O MMD-TC constitui-se em uma versão aprimorada do diagnóstico anterior, tendo como referência metodológica o SAI-PMF (Supreme Audit Institutions – Performance Measurement Framework), ferramenta desenvolvida pela Associação Internacional das Entidades Fiscalizadoras Superiores (Intosai).
Com efeito, o MMD-TC customizou a ferramenta da Intosai ao incluir indicadores relacionados às Resoluções-Diretrizes da Atricon e excluir outros que só se aplicam ao modelo de Controladorias e Auditorias Gerais.
Essa evolução e adaptação promovida por uma comissão de membros e servidores especialistas no tema propiciou a construção da melhor e mais moderna ferramenta de avaliação dos Tribunais de Contas brasileiros. Esse diagnóstico é composto de 27 indicadores, subdivididos em mais de 500 critérios de avaliação referentes a boas práticas de organização e funcionamento dessas instituições, compreendendo uma completa radiografia de todas as suas áreas, a exemplo de: composição constitucional, prazo para julgamento de processos, controle preventivo, normas e qualidade da auditoria, planejamento estratégico, comunicação e transparência, atuação de corregedorias e ouvidorias, controle interno e impactos para a sociedade.

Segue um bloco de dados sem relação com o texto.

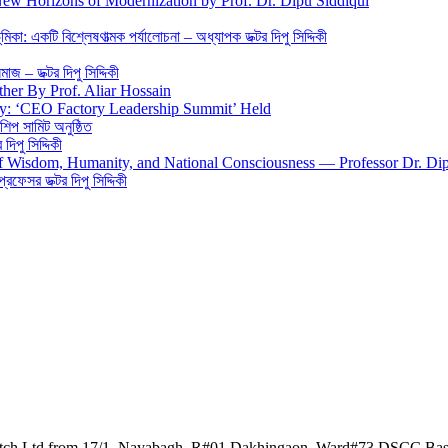
New Horizons of Modernization by Prof. Dr. Dipu Siddiqui
িকা: একটি বিশ্লেষণাত্মক পর্যালোচনা – অধ্যাপক ডক্টর দিপু সিদ্দিকী
জ – ডক্টর দিপু সিদ্দিকী
ther By Prof. Aliar Hossain
gy: ‘CEO Factory Leadership Summit’ Held
শিপ সামিট অনুষ্ঠিত
িপু সিদ্দিকী
 of Wisdom, Humanity, and National Consciousness — Professor Dr. Di
 প্রফেসর ডক্টর দিপু সিদ্দিকী
watch Ltd from 17/1, Nayabagh, R#01,Dakhingaon, Ward#73 DSCC,Ba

Neste ano de 2015, o MMD-TC já conta com a adesão de 31 Tribunais de Contas, os quais, com a garantia da Atricon, realizarão suas auto-avaliações até agosto de 2015. Em dezembro, durante o Congresso Nacional dos Tribunais de Contas, em Recife, o diagnóstico geral será apresentado.
A despeito de se continuar travando o bom e democrático debate sobre possíveis aprimoramentos constitucionais, a exemplo da necessidade da criação de um Conselho Nacional para os Tribunais de Contas, é forçoso reconhecer os avanços alcançados até aqui e o horizonte alvissareiro de excelência institucional que já se descortina, de forma sistêmica, com a aplicação e os resultados do MMD-TC. O que se pretende, afinal, é que deixemos para um passado longínquo todos os resquícios de “Cortes aparatosas” e passemos a ser, cada vez mais, Tribunais republicanos, exemplos de transparência e atuando a serviço da boa governança pública, da ética e, sempre, ao lado do cidadão.
*VALDECIR PASCOAL é conselheiro presidente da Atricon e do TCE-PE.